Look, I’ve smoked weed a couple of times, and I’ve never gotten high, probably because I was also drunk –– I think I heard somewhere at some time that alcohol negates the effect of the THC or something yadda yadda. Honestly, I did feel something after my last toke. At an apartment party in Houston in the late 1990s, I exhaled on the back patio, and a couple of minutes later I was curled up in a fetal position out front, nauseous, sweating, pale white, zapped of strength, and going in and out of consciousness. True, I had eaten some raw fish at a sushi restaurant an hour earlier. Also true, everyone else smoking from the same bong felt just fine. But the experience, which should have turned me off sushi forever, only had the perverse effect of making me swear off the ganja. Because that’s how my dumbass brain works. I have always loved sushi. Sheeba, as I’ve said, has never really done much for me. Now I had an excuse for my lack of coolness. And a reason to stick with my beloved beer. As if it’s healthier. It is not, especially if consumed the American/HearSay way (read: to falling-down excess). From the Centers for Disease Control and Prevention: “Excessive alcohol use led to approximately 88,000 deaths and 2.5 million years of potential life lost each year in the United States from 2006 to 2010, shortening the lives of those who died by an average of 30 years.”
Note the word “excessive.” Moderation in all things, as Horace once said.
How many people have died from excessive THC usage? A goose egg.
I would love to try weed again. I take a lot of meds for noggin problems, and I’ve read that the sweet leaf is good for a lot of my ailments and is less harsh on our livers than what Big Pharma feeds me. Mine checks out OK, but I’m only in my early 40s. I want my liver to last until I’m well into my 70s. (I figure I will have had enough of life by then. If not sooner.) I’m not so willing to begin toking to start buying the stuff illegally. I guess I’m just hopeful that Texas will get caught up in the legalization movement that’s sweeping the nation, despite the backward-assery of our wacko governor and his fellow lawmakers.

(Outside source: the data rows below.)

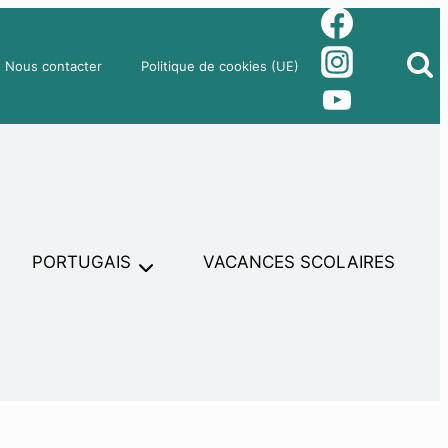
Nous contacter
Politique de cookies (UE)
PORTUGAIS
VACANCES SCOLAIRES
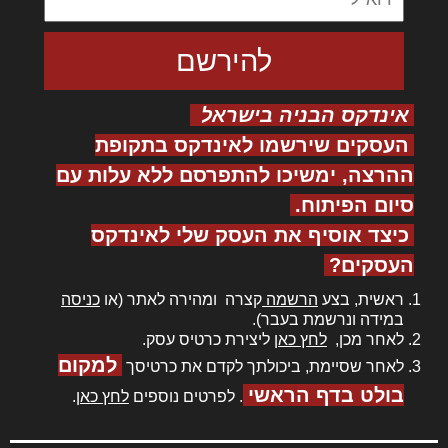
אינדקס הבניה בישראל
העסקים שירשמו לאינדקס בתקופת
ההרצה, ימשיכו להתפרסם ללא עלות עם
סיום הפיתוח.
כיצד אוסיף את העסק שלי לאינדקס
העסקים?
ראשית, בצע
הרשמה
קצרה ומהירה לאתר (או
כניסה
במידה ונרשמת בעבר).
לאחר מכן,
לחץ כאן
ליצירת כרטיס עסק.
למקום
לאחר שסיימת, ביכולתך לקדם את כרטיסך
בולט בדף הראשי
. לפרטים נוספים
לחץ כאן
.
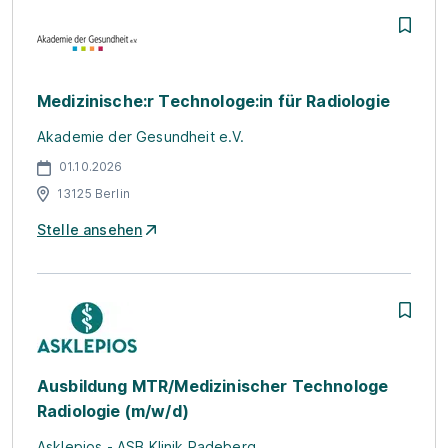
Medizinische:r Technologe:in für Radiologie
Akademie der Gesundheit e.V.
01.10.2026
13125 Berlin
Stelle ansehen
Ausbildung MTR/Medizinischer Technologe
Radiologie (m/w/d)
Asklepios - ASB Klinik Radeberg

I don’t know the point of Fort Worth 420. Other than it’s a concert headlined by Shooter Jennings, featuring Lukas Nelson, and opened by Fort Worth’s Taylor Craig Mills, Green Light Pistol, and Vincent Neil Emerson. And that it’s at the Trailer Park at Lola’s Saloon (2367 W. 6th St., 817-877-0666) on Wednesday (April 20, a.k.a. “4/20,” a.k.a. “4:20,” a.k.a. the optimal time to burn one). And that tickets are $26-245. But I am hoping that representatives from DFW Norml or some other pro-legalization organization will be there to, I dunno, amass signatures for a petition to send to Austin, declaring, “Hey, Governor Abbott! Take off the tinfoil hat, gather your fellow clowns around, and understand that legalizing marijuana will help all of us in a few magical ways, namely by: offering sick Texans a healthier alternative to prescription medication; reducing crime; and –– this will put a jolt in your collective slacks –– generating thousands of jobs and millions in tax revenue. Can y’all put this at the top of y’all’s list of things to do, please? Thanks! Love, Fort Worth.”

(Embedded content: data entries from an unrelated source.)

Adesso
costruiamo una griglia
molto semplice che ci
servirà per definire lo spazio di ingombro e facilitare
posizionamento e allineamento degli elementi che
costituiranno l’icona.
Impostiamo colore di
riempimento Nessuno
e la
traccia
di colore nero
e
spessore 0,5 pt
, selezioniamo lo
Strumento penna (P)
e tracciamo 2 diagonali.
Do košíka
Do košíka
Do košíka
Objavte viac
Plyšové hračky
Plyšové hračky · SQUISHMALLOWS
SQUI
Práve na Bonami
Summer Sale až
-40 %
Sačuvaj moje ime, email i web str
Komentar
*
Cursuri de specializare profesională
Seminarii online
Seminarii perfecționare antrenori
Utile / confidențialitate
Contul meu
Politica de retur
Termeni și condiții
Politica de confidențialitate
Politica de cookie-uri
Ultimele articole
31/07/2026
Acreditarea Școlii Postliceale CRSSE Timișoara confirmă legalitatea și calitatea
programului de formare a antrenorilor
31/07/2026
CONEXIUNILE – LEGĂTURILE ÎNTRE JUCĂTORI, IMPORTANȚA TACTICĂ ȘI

I’ve never listened to Jennings or Nelson, and I don’t plan to in this lifetime or the next (no offense; just not interested), but Mills is a solid dude (great supple voice, good songs), Green Light Pistol is neat, and listening to Emerson, I’m just kind of like, “Why is the world making a fuss over this Sturgill Simpson guy, when this cat in our own backyard put out a debut album last year that is just as good as Simpson’s 2013 solo debut? Why didn’t national tastemakers jump all over Vincent’s record? Why aren’t people throwing money at him? Where’s Vincent’s opening slot for Willie and Dwight?”

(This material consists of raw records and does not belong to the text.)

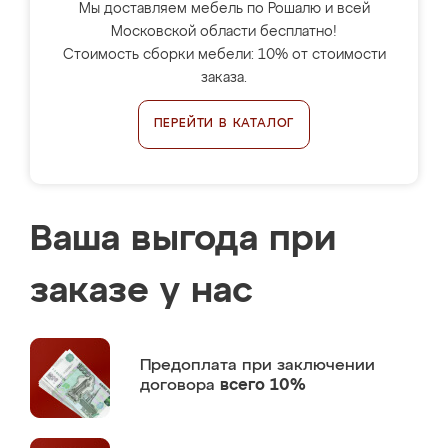
Мы доставляем мебель по Рошалю и всей
Московской области бесплатно!
Стоимость сборки мебели: 10% от стоимости
заказа.
ПЕРЕЙТИ В КАТАЛОГ
Ваша выгода при
заказе у нас
Предоплата
при заключении
договора
всего 10%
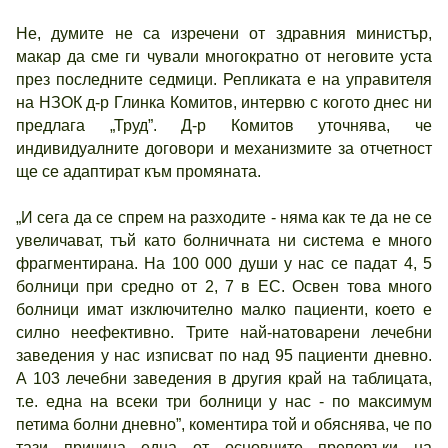
Не, думите не са изречени от здравния министър,
макар да сме ги чували многократно от неговите уста
през последните седмици. Репликата е на управителя
на НЗОК д-р Глинка Комитов, интервю с когото днес ни
предлага „Труд”. Д-р Комитов уточнява, че
индивидуалните договори и механизмите за отчетност
ще се адаптират към промяната.
„И сега да се спрем на разходите - няма как те да не се
увеличават, тъй като болничната ни система е много
фрагментирана. На 100 000 души у нас се падат 4, 5
болници при средно от 2, 7 в ЕС. Освен това много
болници имат изключително малко пациенти, което е
силно неефективно. Трите най-натоварени лечебни
заведения у нас изписват по над 95 пациенти дневно.
А 103 лечебни заведения в другия край на таблицата,
т.е. една на всеки три болници у нас - по максимум
петима болни дневно”, коментира той и обяснява, че по
тази причина една от основните препоръки на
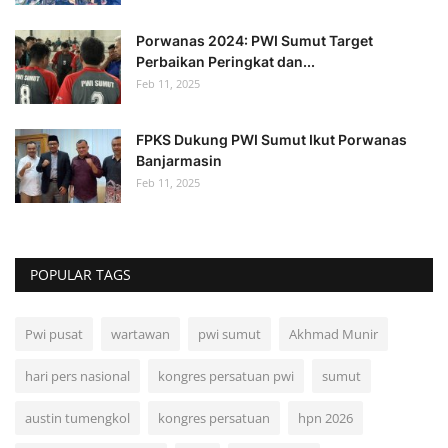
Porwanas 2024: PWI Sumut Target
Perbaikan Peringkat dan...
Feb 11, 2025
FPKS Dukung PWI Sumut Ikut Porwanas
Banjarmasin
Feb 11, 2025
POPULAR TAGS
Pwi pusat
wartawan
pwi sumut
Akhmad Munir
hari pers nasional
kongres persatuan pwi
sumut
austin tumengkol
kongres persatuan
hpn 2026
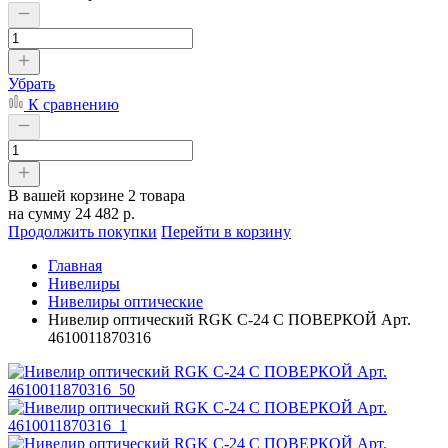
Убрать
К сравнению
В вашей корзине
2 товара
на сумму
24 482 р.
Продолжить покупки
Перейти в корзину
Главная
Нивелиры
Нивелиры оптические
Нивелир оптический RGK C-24 С ПОВЕРКОЙ Арт.
4610011870316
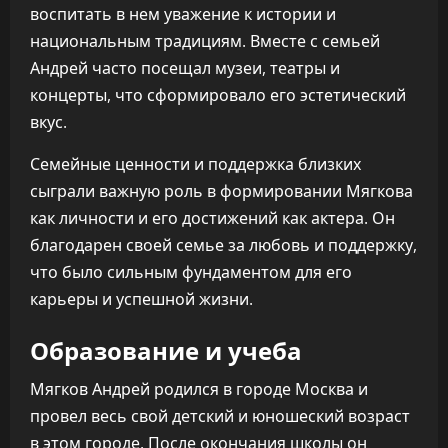
воспитать в нем уважение к истории и
национальным традициям. Вместе с семьей
Андрей часто посещал музеи, театры и
концерты, что сформировало его эстетический
вкус.
Семейные ценности и поддержка близких
сыграли важную роль в формировании Мягкова
как личности и его достижений как актера. Он
благодарен своей семье за любовь и поддержку,
что было сильным фундаментом для его
карьеры и успешной жизни.
Образование и учеба
Мягков Андрей родился в городе Москва и
провел весь свой детский и юношеский возраст
в этом городе. После окончания школы он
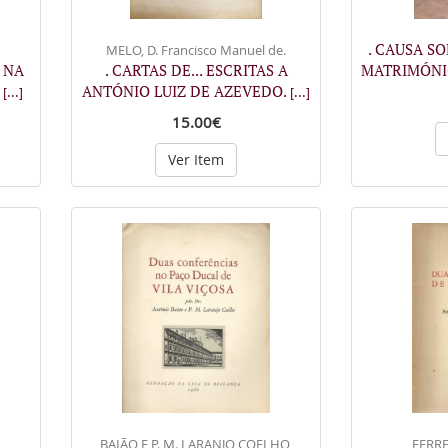
. CAUSA S
MELO, D. Francisco Manuel de.
 NA
. CARTAS DE... ESCRITAS A
MATRIMÓNI
A
ANTÓNIO LUIZ DE AZEVEDO.
[...]
[...]
15.00€
Ver Item
BAIÃO E P. M. LARANJO COELHO,
FERRE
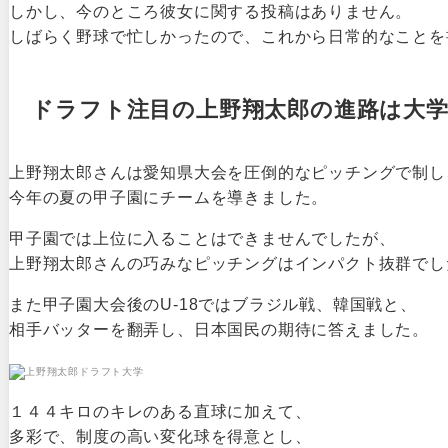
しかし、今のところ彼女に関する投稿はありません。
しばらく野球で忙しかったので、これから日常的なことを
ドラフト注目の上野翔太郎の進路は大
上野翔太郎さんは愛知県大会を圧倒的なピッチングで制し
今年の夏の甲子園にチームを導きました。
甲子園では上位に入ることはできませんでしたが、
上野翔太郎さんの巧みなピッチングはインパクト抜群でし
また甲子園大会後のU-18ではブラジル戦、韓国戦と、
相手バッターを翻弄し、日本国民の期待に答えました。
１４４キロのキレのある直球に加えて、
多彩で、制度の高い変化球を得意とし、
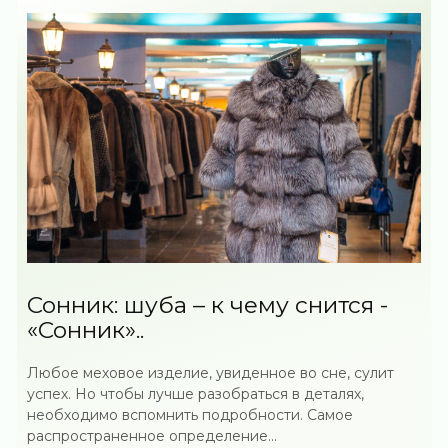
Сонник: шуба – к чему снится -
«Сонник»..
Любое меховое изделие, увиденное во сне, сулит
успех. Но чтобы лучше разобраться в деталях,
необходимо вспомнить подробности. Самое
распространенное определение...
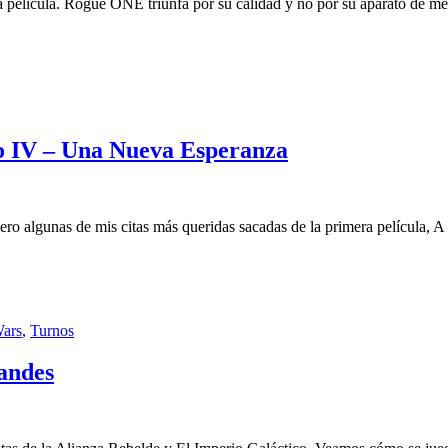
película. Rogue ONE triunfa por su calidad y no por su aparato de me
io IV – Una Nueva Esperanza
mero algunas de mis citas más queridas sacadas de la primera película, 
Wars
,
Turnos
andes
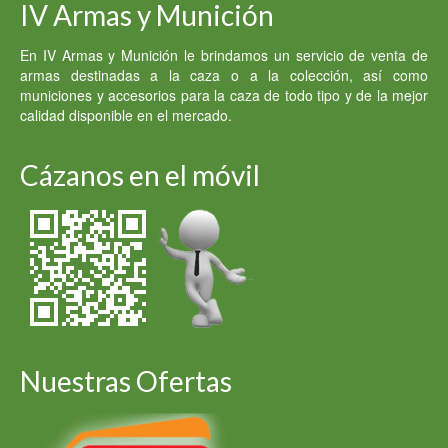
IV Armas y Munición
En IV Armas y Munición le brindamos un servicio de venta de
armas destinadas a la caza o a la colección, así como
municiones y accesorios para la caza de todo tipo y de la mejor
calidad disponible en el mercado.
Cázanos en el móvil
Nuestras Ofertas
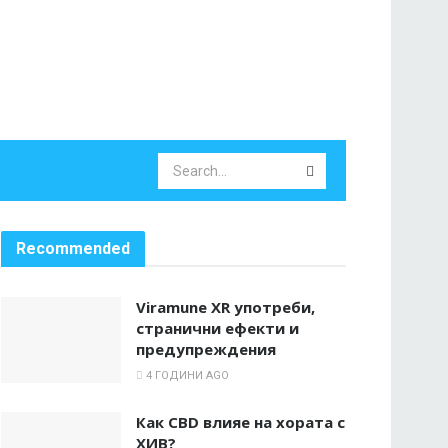
Recommended
Viramune XR употреби,
странични ефекти и
предупреждения
4 ГОДИНИ AGO
Как CBD влияе на хората с
ХИВ?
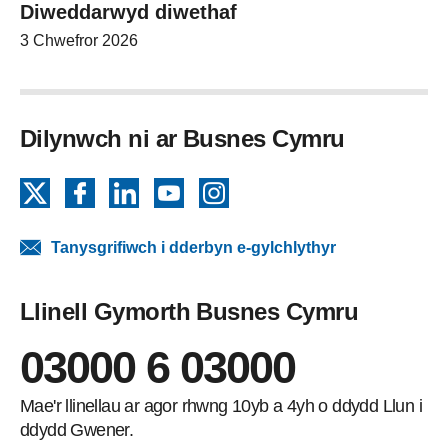
Diweddarwyd diwethaf
3 Chwefror 2026
Dilynwch ni ar Busnes Cymru
X
Facebook
LinkedIn
YouTube
Instagram
Tanysgrifiwch i dderbyn e-gylchlythyr
Llinell Gymorth Busnes Cymru
03000 6 03000
Mae'r llinellau ar agor rhwng 10yb a 4yh o ddydd Llun i
ddydd Gwener.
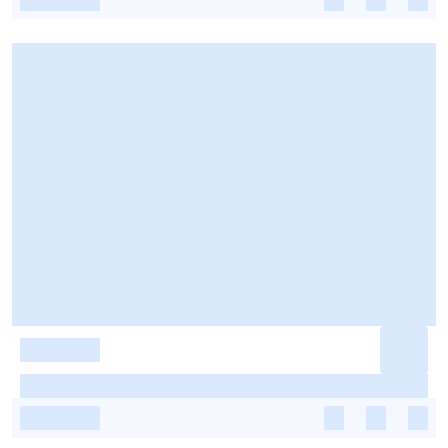
-
-
-
-
-
-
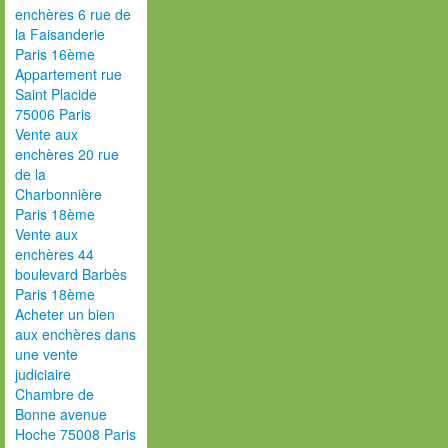
enchères 6 rue de
la Faisanderie
Paris 16ème
Appartement rue
Saint Placide
75006 Paris
Vente aux
enchères 20 rue
de la
Charbonnière
Paris 18ème
Vente aux
enchères 44
boulevard Barbès
Paris 18ème
Acheter un bien
aux enchères dans
une vente
judiciaire
Chambre de
Bonne avenue
Hoche 75008 Paris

Anyway, what the hell does anyone know about this seemingly built-on-randomness music industry. Nothing. If you do think you have a clue, boy howdy, you could make a pretty penny explaining it to the rest of the world, including me. And presumably to everyone not named Sturgill Simpson.
I know the cops and Lola’s get along great, but I would strongly advise against firing one up at the show. Be patient. Next year’s 420 event might be different. In a much better, greener way.